Precisamente, en su artículo sobre lo siniestro, Freud afirma que el discurso estético ha privilegiado, sobre todo, la reflexión sobre la belleza y sobre los elementos positivos de lo sublime, al tiempo que se ha olvidado de los negativos. Por ende, resulta razonable pensar que Freud conocía las teorías sobre lo sublime y sobre lo grotesco, que constituyen la base de la estética de la modernidad y están íntimamente ligadas a lo siniestro. Prueba de ello es que el pensador austriaco basa su análisis sobre lo siniestro en dos de las grandes figuras del periodo romántico: F. W. Schelling, que representa el romanticismo idealista, y E. T. A. Hoffmann, que representa el romanticismo más inquietante y perturbador. Freud organiza su análisis siguiendo estas dos direcciones: la primera es un estudio filológico del significado de lo siniestro, basándose en la definición de Schelling; y la segunda es una exposición de las propiedades de lo siniestro a través del extraordinario cuento de Hoffmann, El hombre de arena.

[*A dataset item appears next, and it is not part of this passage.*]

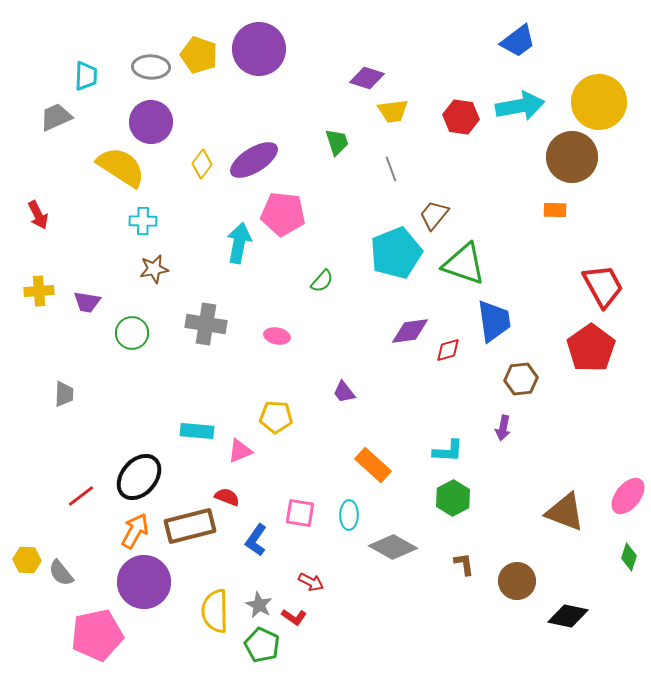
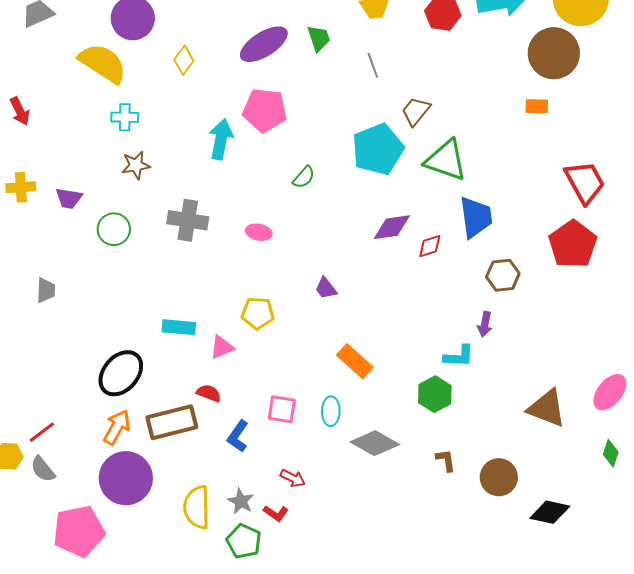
purple ellipse: (254, 160) -> (264, 44), moved
cyan L-shape: (448, 451) -> (459, 356), moved
red line: (81, 496) -> (42, 432), moved

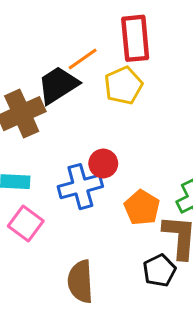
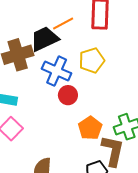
yellow pentagon: (123, 85) -> (92, 60), moved
blue cross: (80, 187) -> (57, 71), moved, turned 32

Ambas direcciones confirman su definición de lo siniestro como "aquella suerte de sensación de espanto que se adhiere a las cosas conocidas y familiares desde tiempo atrás." En su ensayo sobre lo siniestro, Freud explora también otros modos en que este sentimiento de extrañeza aparece, ante lo familiar, comentando los cuentos fantásticos de E. T. A. Hoffman, que generan una atmósfera inquietante al adentrarse en temas como el del doble (Doppelgänger), los autómatas que cobran vida, la amenaza del hombre de arena que ciega a los niños que se resisten a acostarse y Freud lee, por supuesto, esta amenaza de ceguera como angustia frente a la castración. El tema del doble es, como venimos sosteniendo, uno de los que más han seducido a escritores de estas y otras latitudes. La idea de que se puedan vivir dos o más vidas paralelas es también una constante en H. James, quien explora la tensión entre la vida diurna y la nocturna, entre lo corpóreo y lo incorpóreo, lo real y lo fantasmagórico.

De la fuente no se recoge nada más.